Jenny slowed her pace as she saw a movement up ahead.  It was difficult to make out exactly what it was.  It was in the shadowy part of the pavement, at the exact point where two circles of light from two streetlamps failed to meet.  A perfect ven diagram of black nothingness.  Something low down in one of the front gardens shifted.  She heard the rustling among the leaves before she saw the fox, but was still startled when it sprang out and trotted quickly along the pavement for a few feet before darting back into the next garden.  The fox hadn’t even noticed her.  Or if it had, it hadn’t cared.  The fox was as indifferent to Jenny’s presence as an alcoholic is to the type of glass their drink is served in.  It simply did not focus on anything other than itself and its own survival.  Jenny envied that fox.  She envied its simple life and its stupid little brain.  Animals didn’t carry around the burden of guilt or betrayal.  They were concerned only with the lower tiers of their hierarchy of needs.  What was it?  Food and shelter, safety.  Anything higher than that simply wasn’t a concern for them.  Why did humans have to evolve to be concerned with abstract needs like love and belonging; with the desire to achieve self-esteem, to seek out morality, to be creative?  What purpose did any of that serve other than to instil a sense of failure in those who struggled to grasp the highest peaks?  If there was a point to any of this, it had passed Jenny by.  Yet she, like the rest of the collective masses she moved amongst, still strived for these things, with varying degrees of success. 
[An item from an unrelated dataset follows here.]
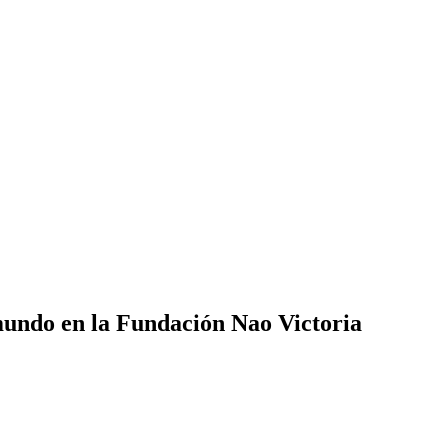
 mundo en la Fundación Nao Victoria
Yes, Jenny had experienced her fair share of love and belonging.  Until they had parted ways, she and her most recent boyfriend had shared the deepest relationship Jenny had ever been part of, deeper even than her friendships with Graeme or Theresa.  He had understood her and she had never had to explain herself to him.  He was the only person with whom she had ever come close to telling the whole truth about herself.  She nearly did one night.  About six months into their relationship.  Wine had been drunk to excess by both of them and they were sitting on the rug of his living room floor, either side of the coffee table.  He had just put out a cigarette in the ashtray and the smoke curled up between them, snaking in front of their faces like a fortune teller’s spirit guide.  She looked at his face and saw hers reflected in his eyes.  She saw herself as he saw her, and what she saw was wonderfully pure and simple.  He loved her whole-heartedly.  Unconditionally.  They gazed at each other in the simple silence, unfettered by the need for small talk.  They had done all the small talk they would ever need to do.  If I can tell anyone, she thought, I can tell him.  And in those few minutes of silence they shared, she contemplated telling him everything, toying with the idea at first, seeing where it would end up, letting it roll around her head until it found a place to settle.  But it sat there uncomfortably.  If she did tell him, would they ever be completely at ease with each other like this again?  He might still love her, but he would never again see her as a pure and simple person.  How could he?  It would forever change their relationship.  He might try to pretend that it was all fine.  For months, even years, they might both convince themselves that nothing had changed.  Go through the motions.  Shit, they might even get married.  And then what?  Wait for the inevitable collapse of their fragile life when the strain to keep up such a façade became too much to maintain?  Sit back and watch as the man she loved disintegrated in front of her, knowing that she was to blame?  No.  She couldn’t ruin his life as well.  She loved him too much.  And so she didn’t tell him.  Not that night.  Not any night.  She kept herself pure and simple in his eyes, and he kept on loving her. 
But it hadn’t lasted.  Nothing that beautiful can stay.